CAN Design?

October 9, 2007

What I have  in mind is  a design brief:   Can you design a learning (etc) space or event, with only a few rules, lots of degrees of freedom, a measure of background safety net, and keep a few disruptive bollards behind your back to throw into the mix where necessary? And can architects, town planners, traffic designers (see Naked Streets), festival organisers, social software designers, playground designers, unconference designers, organisational developers (Dave Snowden), story tellers, etc do this too?If so, are they doing ‘the same thing’?If so, how do we keep all these CANs from going ferral? (e.g. micro-global finance, micro-global terrorism)I am dispositionally averse to case studies, but … Are there interesting cases (retrospectively coherent ones, if you must) in:

Traffic roundabouts

Txting

Naked Streets

Social software

Hole in the Wall project

Grameen Bank

email

Workshops

LOGO/ Mindstorms

Life (computer simulation)

Montessori materials (see Trinomial Cube)

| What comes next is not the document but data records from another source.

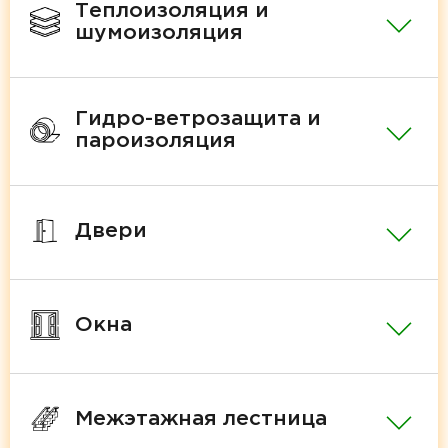
Теплоизоляция и
шумоизоляция
Гидро-ветрозащита и
пароизоляция
Двери
Окна
Межэтажная лестница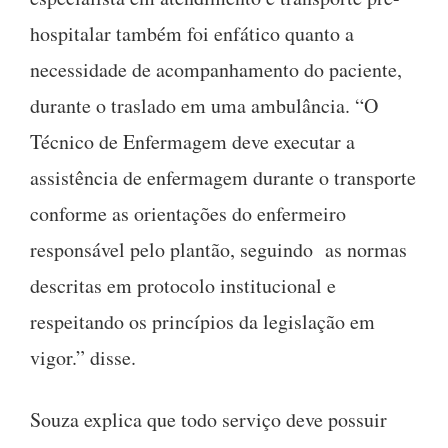
hospitalar também foi enfático quanto a
necessidade de acompanhamento do paciente,
durante o traslado em uma ambulância. “O
Técnico de Enfermagem deve executar a
assistência de enfermagem durante o transporte
conforme as orientações do enfermeiro
responsável pelo plantão, seguindo
as normas
descritas em protocolo institucional e
respeitando os princípios da legislação em
vigor.” disse.
Souza explica que todo serviço deve possuir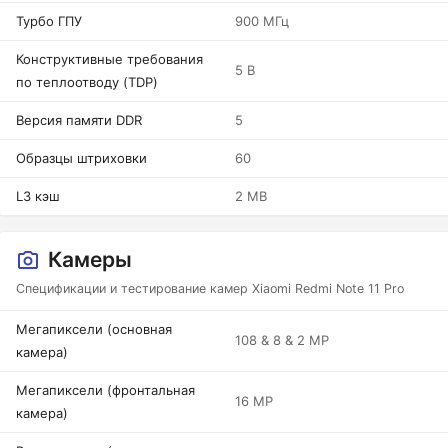
Турбо ГПУ
900 МГц
Конструктивные требования
5 В
по теплоотводу (TDP)
Версия памяти DDR
5
Образцы штриховки
60
L3 кэш
2 MB
Камеры
Спецификации и тестирование камер Xiaomi Redmi Note 11 Pro
Мегапиксели (основная
108 & 8 & 2 MP
камера)
Мегапиксели (фронтальная
16 MP
камера)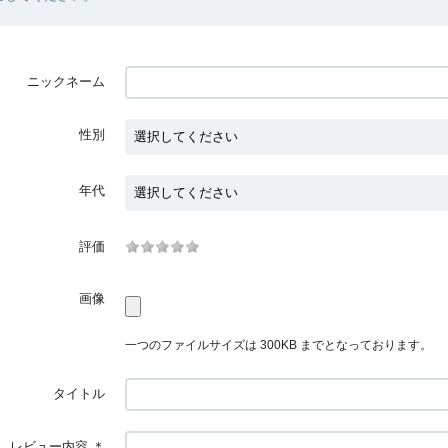
ニックネーム
性別
年代
評価
画像
一つのファイルサイズは 300KB までとなっております。
タイトル
レビュー内容
＊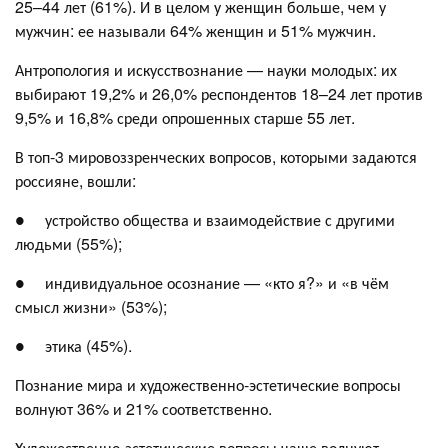
25–44 лет (61%). И в целом у женщин больше, чем у
мужчин: ее называли 64% женщин и 51% мужчин.
Антропология и искусствознание — науки молодых: их
выбирают 19,2% и 26,0% респондентов 18–24 лет против
9,5% и 16,8% среди опрошенных старше 55 лет.
В топ‑3 мировоззренческих вопросов, которыми задаются
россияне, вошли:
● устройство общества и взаимодействие с другими
людьми (55%);
● индивидуальное осознание — «кто я?» и «в чём
смысл жизни» (53%);
● этика (45%).
Познание мира и художественно‑эстетические вопросы
волнуют 36% и 21% соответственно.
Художественно‑эстетические вопросы чаще волнуют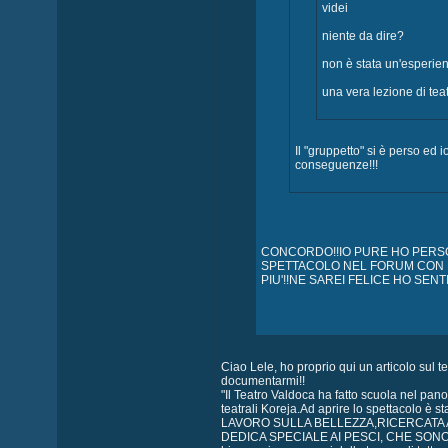
videi
niente da dire?
non è stata un'esperie
una vera lezione di teat
Il "gruppetto" si è perso ed
conseguenze!!!
CONCORDO!!IO PURE HO PERS
SPETTACOLO NEL FORUM CON L'
PIU'!!NE SAREI FELICE HO SENT
Ciao Lele, ho proprio qui un articolo sul 
documentarmi!!
"Il Teatro Valdoca ha fatto scuola nel pa
teatrali Koreja.Ad aprire lo spettacolo è s
LAVORO SULLA BELLEZZA,RICERCATA 
DEDICA SPECIALE AI PESCI, CHE SONO GL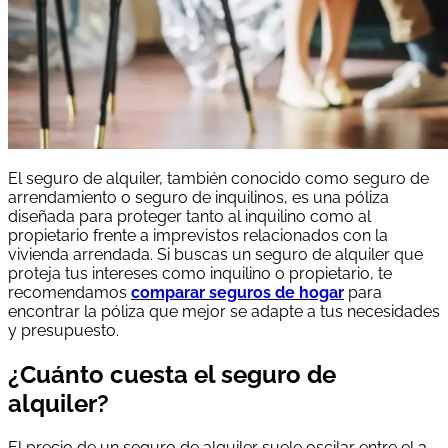
El seguro de alquiler, también conocido como seguro de
arrendamiento o seguro de inquilinos, es una póliza
diseñada para proteger tanto al inquilino como al
propietario frente a imprevistos relacionados con la
vivienda arrendada. Si buscas un seguro de alquiler que
proteja tus intereses como inquilino o propietario, te
recomendamos
comparar seguros de hogar
para
encontrar la póliza que mejor se adapte a tus necesidades
y presupuesto.
¿Cuánto cuesta el seguro de
alquiler?
El precio de un seguro de alquiler suele oscilar entre el 3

I think I  design learning spaces online as CANs, and I think the basic design for online simulation games are CANs.  

The riposte, of course, is:

If you can design CANs, can you design for inclusivity/ equity? (pardon the bad puns).

The best I’ve got so far is “CAN Design?”  Perhaps the  question is:   how can we create/design ecologies in which CANs are likely to emerge (that ‘design’ word  keeps creeping in).